PR description addresses the issue accurately and concisely. If the change is non-trivial, a GitHub Issue is referenced.
Documented new properties (with its default value), SQL syntax, functions, or other functionality.
If release notes are required, they follow the release notes guidelines.
Adequate tests were added if applicable.
CI passed.

Release Notes

Please follow release notes guidelines and fill in the release notes below.

== RELEASE NOTES ==

General Changes
* Improve scheduling for CTE materialization: Now, only the stages containing CTE table scans that reference CTE table write stages are blocked till the write is complete, instead of the entire query being blocked as was the case previously. This is controlled by the session property ``enhanced_cte_scheduling_enabled`` (on by default) :pr:`24108`

jaystarshot · 2024-12-03T04:32:29Z

...n/src/main/java/com/facebook/presto/execution/scheduler/FixedSourcePartitionedScheduler.java

+        List<ListenableFuture<?>> blocked = new ArrayList<>();
+
+        // CTE Materialization Check
+        if (stage.requiresMaterializedCTE()) {


main change blocking the tablescans

jaystarshot · 2024-12-03T04:33:50Z

presto-main/src/main/java/com/facebook/presto/execution/scheduler/SqlQueryScheduler.java

@@ -278,6 +280,17 @@ else if (state == CANCELED) {

        for (StageExecutionAndScheduler stageExecutionInfo : stageExecutions.values()) {
            SqlStageExecution stageExecution = stageExecutionInfo.getStageExecution();
+            // Add a listener for state changes


Add a listener to stages with tablefinish which updates our tracker

ZacBlanco · 2024-12-03T21:18:31Z

presto-main/src/main/java/com/facebook/presto/execution/SqlStageExecution.java

+                .map(planNode -> ((TableFinishNode) planNode).getTemporaryTableInfo().orElseThrow(
+                        () -> new IllegalStateException("TableFinishNode has no TemporaryTableInfo")))


Suggested change

.map(planNode -> ((TableFinishNode) planNode).getTemporaryTableInfo().orElseThrow(

() -> new IllegalStateException("TableFinishNode has no TemporaryTableInfo")))

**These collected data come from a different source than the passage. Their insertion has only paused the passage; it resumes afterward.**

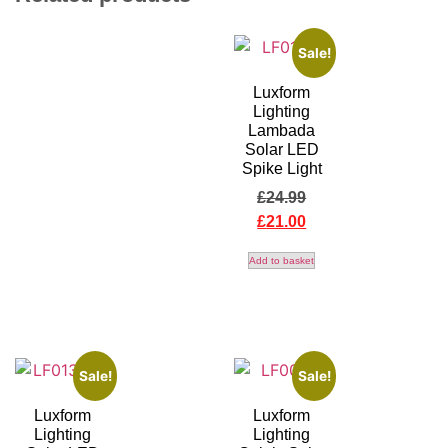
Sale!
Luxform
Lighting
Lambada
Solar LED
Spike Light
£
24.99
£
21.00
Add to basket
Sale!
Sale!
Luxform
Luxform
Lighting
Lighting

.flatMap(planNode -> ((TableFinishNode) planNode).getTemporaryTableInfo())

Better to throw exp

ZacBlanco · 2024-12-03T21:19:31Z

presto-main/src/main/java/com/facebook/presto/execution/SqlStageExecution.java

+    {
+        return PlanNodeSearcher.searchFrom(planFragment.getRoot())
+                .where(planNode -> (planNode instanceof TableFinishNode))
+                .findAll().stream()


do you think we should verify there is only one TableFinishNode using something like getOnlyElement?

you can use findSingle() for this. Also, instead of streaming again and then anyMatch, you can move all of that into the where condition above.

ZacBlanco · 2024-12-03T21:38:27Z

...n/src/main/java/com/facebook/presto/execution/scheduler/FixedSourcePartitionedScheduler.java

+            // If any CTE is not materialized, return a blocked ScheduleResult
+            if (!blocked.isEmpty()) {
+                return ScheduleResult.blocked(
+                        false,
+                        newTasks,
+                        whenAnyComplete(blocked),


Trying to wrap my head around the logic here:

If any CTE is not materialized, return a blocked ScheduleResult

So the logic should be, in order to return a result which isn't blocked, then the blocked list should be empty. This makes sense based on the blocked.isEmpty() condition.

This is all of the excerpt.